Many of you will have spent time on the canal, walking the towpath, boating, or fishing. The once-busy waterway is an asset to the county and a significant wildlife habitat.

And now me and my team are working to bring bodies together to ensure that we have something more than a stop-gap agreement.

The background is this: the canal has relied on taking water from the River Usk since losing it original water supply when the A467 was built in 1969. Like all canals, there has been leakage, landslips and damage, quite apart from the inevitable loss of water through boat use in locks.

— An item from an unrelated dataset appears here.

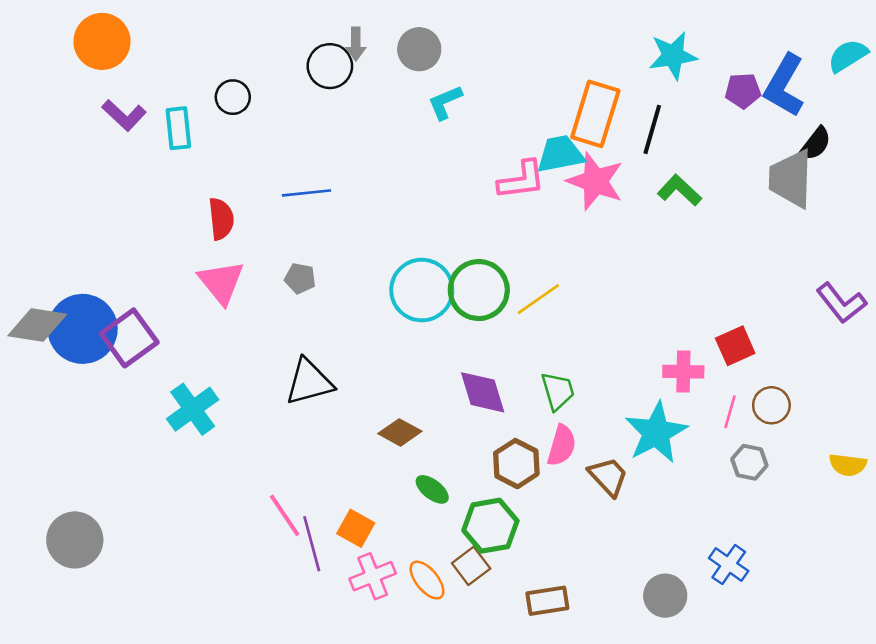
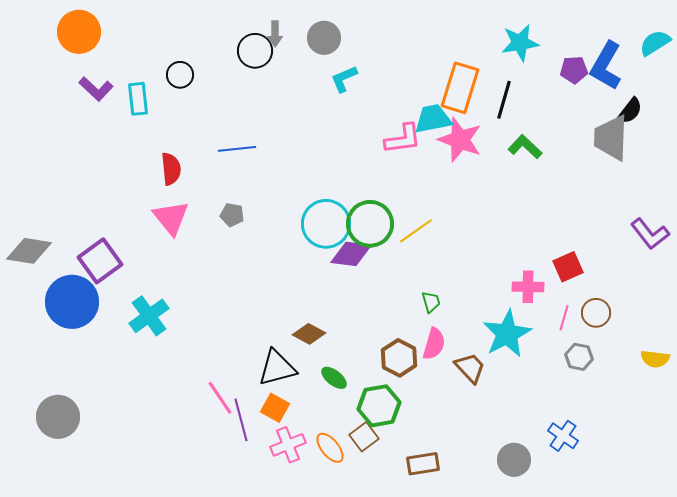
blue circle: (83, 329) -> (72, 302), moved
black triangle: (309, 382) -> (277, 368), moved
green trapezoid: (558, 391) -> (431, 302), size x0.7
purple diamond: (483, 392) -> (351, 254), moved, turned -66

The current legal dispute arises because of water license legislation brought in to protect the habitats of the River Usk. So we are working towards ensuring that the water authority, Dwr Cymru, together with Natural Resources Wales and the Canal & River Trust can work together collaboratively and creatively to safeguard our rivers, our drinking water, and our canal. So many local tourism businesses rely on a viable canal.

I have written to the leaders of Powys, Torfaen and Newport Councils, the other local authority areas through which the canal flows, to get their support. And I have arranged a meeting with the Welsh Government.

The Bannau Brycheiniog National Park Authority will, I am sure, be making similar representations. And our MPs and Senedd members, have shown that they share our concern. So let us hope that this will result in to a long-term solution.

We cannot countenance the demise of our canal which was built in the 1790s and 1800s. It is an engineering marvel, clinging as it does to the hillsides of the Usk valley, and built to take coal, limestone, iron and manufactured goods to Newport Docks.

Its survival is a tribute to the people who originally built it. And now to the tenacity of the volunteers of the trusts who rescued it after closure as a fully working waterway in1964. It is a wonderful piece of our industrial heritage.